Hier kommt eine schnelle und leckere Lösung.

Spaghettieis ohne Eis 

Ihr braucht: 500 g Vollmilchjogurt, 1 Becher Sahne, 3 Vanillezucker, weiterer Zucker nach Bedarf, 1 Vanillearoma, 250 g tiefgefrorene Erdbeeren, ein bisschen weiße Schokolade.

Sahne schlagen. Jogurt, Vanillezucker, Zucker und Vanillearoma miteinander vermischen. Sahne unterheben.Erdbeeren pürieren und süßen und anschließend über die Jogurtmasse geben. Einfach mit weißer Schokolade dekorieren. 

Natürlich kann auch Mascarpone verwendet werden. Ist geschmacklich sehr lecker, aber auch eine kleine Kalorienbombe.




Ich habe diesen Nachtisch zum Frühstück angeboten. 



 Für meine Arbeitskollegen gab es dieses Osterkörbchen mit Schokolade und Tee.
Und für ein paar Vitamine zum Frühstück gab es frische Kresse.




Unsere Fensterdekoration ist schlicht und einfach.
Ich mag diese grünen und gepunkteten Eier sehr gerne, weil sie so frisch wirken.

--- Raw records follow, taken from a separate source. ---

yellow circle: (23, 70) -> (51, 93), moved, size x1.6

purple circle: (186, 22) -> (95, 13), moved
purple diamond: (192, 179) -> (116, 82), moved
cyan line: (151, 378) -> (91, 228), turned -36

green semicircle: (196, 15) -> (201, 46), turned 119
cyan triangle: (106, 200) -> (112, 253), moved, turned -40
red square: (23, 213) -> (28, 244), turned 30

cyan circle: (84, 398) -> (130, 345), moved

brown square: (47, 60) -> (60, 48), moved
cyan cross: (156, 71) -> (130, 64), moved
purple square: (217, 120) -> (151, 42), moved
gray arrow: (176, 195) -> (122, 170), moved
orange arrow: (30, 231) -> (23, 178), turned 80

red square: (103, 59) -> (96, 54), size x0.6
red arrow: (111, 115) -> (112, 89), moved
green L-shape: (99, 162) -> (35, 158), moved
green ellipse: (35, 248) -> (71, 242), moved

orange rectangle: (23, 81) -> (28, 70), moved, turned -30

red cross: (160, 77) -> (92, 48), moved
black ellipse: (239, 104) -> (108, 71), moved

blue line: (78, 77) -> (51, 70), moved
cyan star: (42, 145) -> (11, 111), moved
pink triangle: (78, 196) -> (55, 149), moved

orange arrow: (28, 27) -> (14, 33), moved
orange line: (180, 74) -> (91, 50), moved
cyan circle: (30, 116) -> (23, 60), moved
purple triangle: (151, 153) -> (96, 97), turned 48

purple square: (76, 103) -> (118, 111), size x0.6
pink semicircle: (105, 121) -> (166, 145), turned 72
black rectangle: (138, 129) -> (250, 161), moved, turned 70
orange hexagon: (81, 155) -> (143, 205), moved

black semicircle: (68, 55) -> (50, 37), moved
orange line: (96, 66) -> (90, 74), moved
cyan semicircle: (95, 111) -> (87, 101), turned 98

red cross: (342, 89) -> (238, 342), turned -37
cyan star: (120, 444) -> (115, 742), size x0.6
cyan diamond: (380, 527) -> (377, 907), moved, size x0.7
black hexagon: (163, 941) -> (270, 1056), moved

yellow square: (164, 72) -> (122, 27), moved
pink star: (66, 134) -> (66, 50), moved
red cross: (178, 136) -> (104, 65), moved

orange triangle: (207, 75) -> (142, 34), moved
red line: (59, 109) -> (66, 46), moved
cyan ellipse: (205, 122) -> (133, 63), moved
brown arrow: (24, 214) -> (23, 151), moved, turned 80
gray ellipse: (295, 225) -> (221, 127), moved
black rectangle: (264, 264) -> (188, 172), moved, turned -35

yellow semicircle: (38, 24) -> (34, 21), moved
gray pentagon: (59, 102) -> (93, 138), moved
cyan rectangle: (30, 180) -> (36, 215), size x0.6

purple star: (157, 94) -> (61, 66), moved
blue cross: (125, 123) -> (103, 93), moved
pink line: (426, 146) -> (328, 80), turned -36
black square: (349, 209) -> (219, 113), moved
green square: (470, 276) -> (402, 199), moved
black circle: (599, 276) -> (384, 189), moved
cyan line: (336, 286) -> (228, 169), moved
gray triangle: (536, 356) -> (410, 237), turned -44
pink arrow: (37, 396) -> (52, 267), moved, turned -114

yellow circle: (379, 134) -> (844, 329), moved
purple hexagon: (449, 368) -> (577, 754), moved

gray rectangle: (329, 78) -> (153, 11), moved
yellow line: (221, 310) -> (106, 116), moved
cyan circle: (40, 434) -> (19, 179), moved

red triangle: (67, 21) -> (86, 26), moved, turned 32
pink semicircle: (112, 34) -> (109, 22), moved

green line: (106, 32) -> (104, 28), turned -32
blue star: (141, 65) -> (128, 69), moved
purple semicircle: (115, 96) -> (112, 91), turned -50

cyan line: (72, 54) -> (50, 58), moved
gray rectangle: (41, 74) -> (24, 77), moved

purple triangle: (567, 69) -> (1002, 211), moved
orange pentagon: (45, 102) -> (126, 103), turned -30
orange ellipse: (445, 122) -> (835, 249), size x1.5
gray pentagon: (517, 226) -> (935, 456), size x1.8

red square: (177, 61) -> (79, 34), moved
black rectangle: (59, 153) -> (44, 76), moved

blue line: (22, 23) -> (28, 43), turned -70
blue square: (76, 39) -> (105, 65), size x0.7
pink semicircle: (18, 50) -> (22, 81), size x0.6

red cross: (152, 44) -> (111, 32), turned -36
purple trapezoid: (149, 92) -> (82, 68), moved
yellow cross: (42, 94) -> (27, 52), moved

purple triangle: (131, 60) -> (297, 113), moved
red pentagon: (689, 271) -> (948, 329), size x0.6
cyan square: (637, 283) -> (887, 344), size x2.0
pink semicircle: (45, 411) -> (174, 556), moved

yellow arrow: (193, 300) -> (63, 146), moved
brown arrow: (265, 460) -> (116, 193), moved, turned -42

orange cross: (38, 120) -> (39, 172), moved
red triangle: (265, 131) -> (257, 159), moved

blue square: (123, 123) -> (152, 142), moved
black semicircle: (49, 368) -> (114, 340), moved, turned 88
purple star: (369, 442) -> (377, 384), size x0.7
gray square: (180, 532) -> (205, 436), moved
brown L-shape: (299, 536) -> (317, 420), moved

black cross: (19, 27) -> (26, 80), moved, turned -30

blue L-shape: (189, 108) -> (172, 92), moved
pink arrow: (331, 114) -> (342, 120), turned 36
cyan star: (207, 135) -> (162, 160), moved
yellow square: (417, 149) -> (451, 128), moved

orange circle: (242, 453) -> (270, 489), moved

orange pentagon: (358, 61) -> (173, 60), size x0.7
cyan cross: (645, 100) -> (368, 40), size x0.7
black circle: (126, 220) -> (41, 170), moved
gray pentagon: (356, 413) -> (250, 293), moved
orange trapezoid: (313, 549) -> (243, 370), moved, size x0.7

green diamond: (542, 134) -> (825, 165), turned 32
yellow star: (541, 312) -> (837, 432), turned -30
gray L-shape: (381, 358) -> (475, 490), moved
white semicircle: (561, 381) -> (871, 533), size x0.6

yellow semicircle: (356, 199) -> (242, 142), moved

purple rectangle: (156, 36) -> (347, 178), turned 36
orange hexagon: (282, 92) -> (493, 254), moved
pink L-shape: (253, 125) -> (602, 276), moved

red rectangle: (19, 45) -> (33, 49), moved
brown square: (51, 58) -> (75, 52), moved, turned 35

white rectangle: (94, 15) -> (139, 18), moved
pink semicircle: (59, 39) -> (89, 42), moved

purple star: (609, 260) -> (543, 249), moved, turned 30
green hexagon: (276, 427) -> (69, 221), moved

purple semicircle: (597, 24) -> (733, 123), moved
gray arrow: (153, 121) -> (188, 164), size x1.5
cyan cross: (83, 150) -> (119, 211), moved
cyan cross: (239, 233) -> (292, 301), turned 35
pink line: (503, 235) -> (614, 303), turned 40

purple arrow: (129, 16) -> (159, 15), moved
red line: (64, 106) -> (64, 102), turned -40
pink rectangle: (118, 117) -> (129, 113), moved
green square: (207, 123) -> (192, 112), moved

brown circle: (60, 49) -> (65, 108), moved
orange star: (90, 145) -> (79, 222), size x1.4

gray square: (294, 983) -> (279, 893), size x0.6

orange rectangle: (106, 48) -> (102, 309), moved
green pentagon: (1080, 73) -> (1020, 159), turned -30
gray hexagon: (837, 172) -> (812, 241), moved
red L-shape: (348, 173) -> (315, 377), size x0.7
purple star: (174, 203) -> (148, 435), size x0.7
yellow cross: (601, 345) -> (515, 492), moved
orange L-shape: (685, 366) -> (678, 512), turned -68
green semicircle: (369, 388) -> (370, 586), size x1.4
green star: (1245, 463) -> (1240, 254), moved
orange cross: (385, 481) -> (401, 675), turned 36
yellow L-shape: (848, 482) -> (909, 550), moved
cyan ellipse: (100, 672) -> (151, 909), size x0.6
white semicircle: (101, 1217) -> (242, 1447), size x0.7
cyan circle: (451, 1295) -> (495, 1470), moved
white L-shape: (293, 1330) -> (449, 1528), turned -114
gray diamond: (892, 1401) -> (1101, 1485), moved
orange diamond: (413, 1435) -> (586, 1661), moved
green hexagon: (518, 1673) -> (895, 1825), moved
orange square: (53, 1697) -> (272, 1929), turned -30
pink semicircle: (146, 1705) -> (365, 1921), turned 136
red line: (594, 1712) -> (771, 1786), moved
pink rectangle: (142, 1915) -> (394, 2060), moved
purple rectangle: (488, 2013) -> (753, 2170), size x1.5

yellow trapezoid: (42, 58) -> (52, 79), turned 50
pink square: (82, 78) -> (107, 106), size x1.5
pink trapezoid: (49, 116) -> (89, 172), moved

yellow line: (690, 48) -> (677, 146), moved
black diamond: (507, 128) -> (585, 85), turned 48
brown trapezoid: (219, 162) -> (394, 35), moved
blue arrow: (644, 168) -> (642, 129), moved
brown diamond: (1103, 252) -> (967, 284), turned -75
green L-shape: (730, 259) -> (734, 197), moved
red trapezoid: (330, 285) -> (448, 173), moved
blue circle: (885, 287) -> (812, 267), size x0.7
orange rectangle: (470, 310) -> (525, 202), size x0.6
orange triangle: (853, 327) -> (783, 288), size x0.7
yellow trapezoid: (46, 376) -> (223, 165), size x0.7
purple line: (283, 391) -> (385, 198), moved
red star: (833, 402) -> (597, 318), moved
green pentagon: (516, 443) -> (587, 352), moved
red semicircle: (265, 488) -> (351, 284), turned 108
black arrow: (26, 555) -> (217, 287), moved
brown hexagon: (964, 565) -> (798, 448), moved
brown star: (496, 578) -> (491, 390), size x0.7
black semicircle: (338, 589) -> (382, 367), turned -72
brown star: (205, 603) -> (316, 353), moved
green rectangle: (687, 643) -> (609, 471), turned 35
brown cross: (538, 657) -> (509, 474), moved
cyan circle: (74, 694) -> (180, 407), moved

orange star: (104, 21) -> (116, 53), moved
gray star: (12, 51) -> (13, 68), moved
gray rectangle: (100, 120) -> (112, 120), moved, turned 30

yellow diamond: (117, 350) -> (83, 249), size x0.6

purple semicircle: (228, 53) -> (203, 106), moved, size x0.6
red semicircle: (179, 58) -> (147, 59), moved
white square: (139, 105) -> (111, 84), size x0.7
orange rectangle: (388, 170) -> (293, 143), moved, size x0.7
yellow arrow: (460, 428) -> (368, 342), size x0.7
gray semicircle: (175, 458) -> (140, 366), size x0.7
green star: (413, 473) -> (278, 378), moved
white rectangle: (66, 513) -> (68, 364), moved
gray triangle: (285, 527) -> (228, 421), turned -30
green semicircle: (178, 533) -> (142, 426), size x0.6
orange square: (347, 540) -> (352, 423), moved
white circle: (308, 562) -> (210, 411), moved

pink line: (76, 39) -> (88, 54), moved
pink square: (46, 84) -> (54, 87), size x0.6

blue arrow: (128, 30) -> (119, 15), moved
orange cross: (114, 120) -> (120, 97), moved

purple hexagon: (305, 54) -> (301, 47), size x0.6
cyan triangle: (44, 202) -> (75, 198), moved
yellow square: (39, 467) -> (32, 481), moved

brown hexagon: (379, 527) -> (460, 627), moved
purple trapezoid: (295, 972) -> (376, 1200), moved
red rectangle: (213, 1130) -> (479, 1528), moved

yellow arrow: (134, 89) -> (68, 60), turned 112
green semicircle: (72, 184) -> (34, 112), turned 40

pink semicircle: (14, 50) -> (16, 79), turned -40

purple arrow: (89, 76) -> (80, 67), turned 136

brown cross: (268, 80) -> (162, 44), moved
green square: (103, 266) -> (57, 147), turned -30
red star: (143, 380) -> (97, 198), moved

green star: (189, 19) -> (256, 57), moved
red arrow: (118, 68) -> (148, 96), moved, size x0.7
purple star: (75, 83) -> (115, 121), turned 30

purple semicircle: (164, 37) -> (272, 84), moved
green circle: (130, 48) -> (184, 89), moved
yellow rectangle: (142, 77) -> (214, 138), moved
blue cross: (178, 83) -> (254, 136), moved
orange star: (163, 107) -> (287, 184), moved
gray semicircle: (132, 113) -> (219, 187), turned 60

Auf dem Esstisch stehen auch für uns leckere Vitamine.
Die Hasen beherbergen eigentlich Eier zum Wärmen. 



Dieses Jahr habe ich die Eier nicht gefärbt, sondern nur bemalt. Mir gefällt der natürliche Look der Eier sehr gut.


Und jetzt wünsche ich euch allen Frohe Ostern im Kreise eurer Liebsten. 
Genießt die freie Zeit zum Ausruhen, Genießen und allem was euch gut tut.